Hacker News new | ask | show | jobs
by noobker 1393 days ago
> The funny thing though is that, in most urban settings, this is completely untrue. Cyclists actually speed things up by creating less traffic.

Citation please.

> Every cyclist on the road means less cars on the road.

While that part is certainly more true than not, the implications of fewer cars but several bottlenecks added to the traffic system is far from certain and likely relies on so many other factors than just the number of bikes on the road.

2 comments

This kind of information is easy to google and also easy to prove to yourself by just making an honest attempt to get places by bicycle. But here is one example of a study:

https://www.fastcompany.com/1707222/bike-computer-study-prov...
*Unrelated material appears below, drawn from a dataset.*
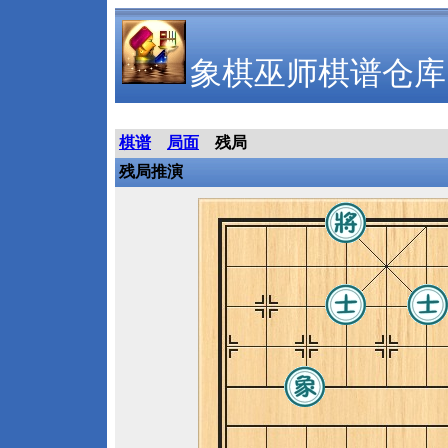
象棋巫师棋谱仓库
棋谱
局面
残局
残局推演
I am not a traffic engineer but I think if you know a few simple numbers like average travel distance, average car size, bike size, etc. you can see how it will be difficult to design any system where cars will beat bicycles. The only conceivable way for this to work is to space everything 20 miles apart with 8 lane highways connecting them and even then you still have last mile problems in such a system that necessarily slows things down. Even the freeways themselves can be bumper to bumper at rush hour, just look at the Katy Freeway in Houston.

Basically, there are already bottlenecks in car traffic systems and there is no way to avoid them because of induced demand. Adding cycling infrastructure will not hurt drivers but would help get more people on bikes.

Not a citation but most intersections are literal chokepoints for traffic. The throughput of those decide the speed of traffic. You can lookup "Cities in Motion fix traffic" on Youtube if ypu want proof. So when you except that throughput is speed, you understand why every car comercial is shot at 3am traffic.